Dear Tomaso,

James indicated that, unlike Gode, De Wahl had gone to
the modern European languages and thus come up with a
much better, less archaic result than Interlingua.

Yet, in the cases you cite (derived from the Latin
ablative, by the way, not the genitive - though the
genitive does have the same stem)
Occidental/Interlingue mostly takes the SAME
prototypical form, e.g. nomin, tempor, corpor.

As these enable the derivation of nomin/al, tempor/al,
corpor/al, etc. this appears to me to be highly
appropriate and far from a flaw, fatal or otherwise.

Incidentally, with regard to "bankrupt", why do you
classify Spanish/French/Italian/German as "modern
languages" but apparently not English. If a form is
commonly used in English it cannot be described as

Modernistically yours,


--- Thomas Alexander <[log in to unmask]> wrote:
> Don Gasper:

> Certainly I cannot speak for James here, but I can
> say what comes to my mind when I read James's words
> about "archaic vocabulary" in Interlingua...

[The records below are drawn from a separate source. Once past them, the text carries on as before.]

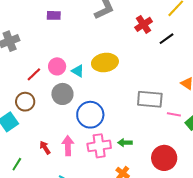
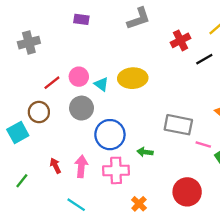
green arrow: (125, 143) -> (145, 152), moved

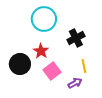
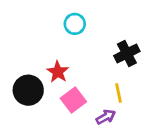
cyan circle: (44, 19) -> (75, 24), moved, size x0.6
black cross: (76, 38) -> (127, 53), moved

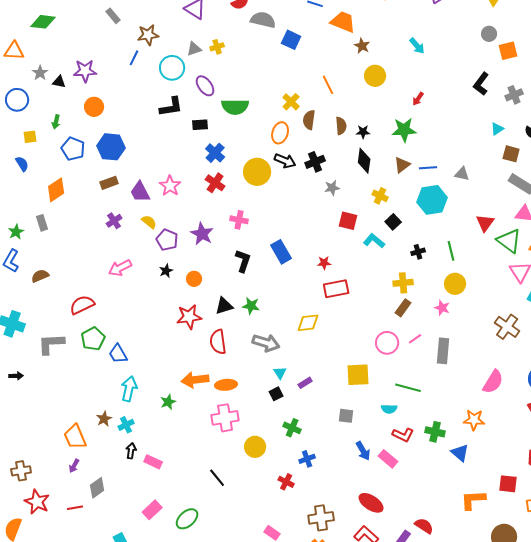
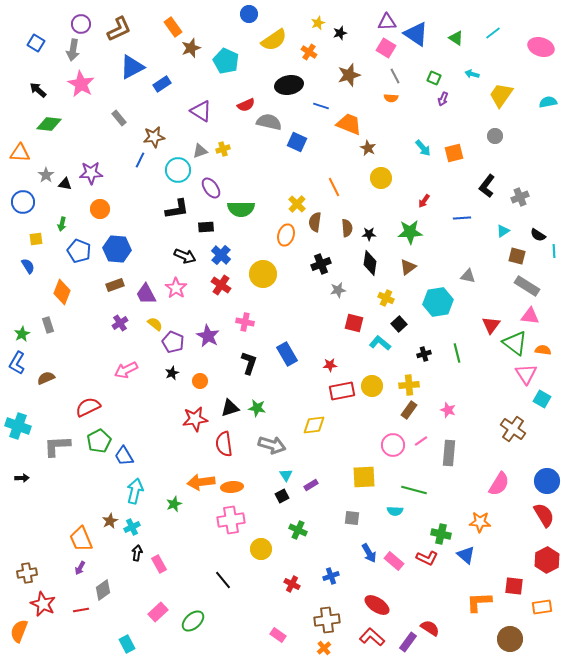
orange square: (508, 51) -> (454, 153), moved
black arrow: (285, 161) -> (185, 256), moved
blue line: (428, 168) -> (462, 218), moved
orange diamond: (56, 190) -> (62, 292), turned -35
yellow circle: (455, 284) -> (372, 386), moved
red L-shape: (403, 435) -> (427, 558), moved
blue cross: (307, 459) -> (331, 576), moved
pink rectangle: (153, 462) -> (159, 564), turned 36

> Interlingua looks past simple forms of words (like
> homme, nomme, and corps) and insists that these bear
> genitive endings from Latin:
>    nomINE/nomo
>    homINE/homo
>    hirundINE/hirundo
>    tempORE/tempo
>    corpORE/corpo
> Alghough I like the word "BIBERage", the reason that
> I like it is that it's so weird -- insisting on
> making
> a link between the verb and the noun which modern
> languages (like English and Italian) don't preserve.
> Another example - along the lines of septimana - is
> "bankarupta."  Modern languages (Spanish, French,
> Italian, and German) all support a form like
> "bankarota" - but IALA fell back on English
> "bankrupt"
> and the etymology in the other languages.
> I will draw the line short of saying that any of
> this
> is an indication of a fatal flaw, however.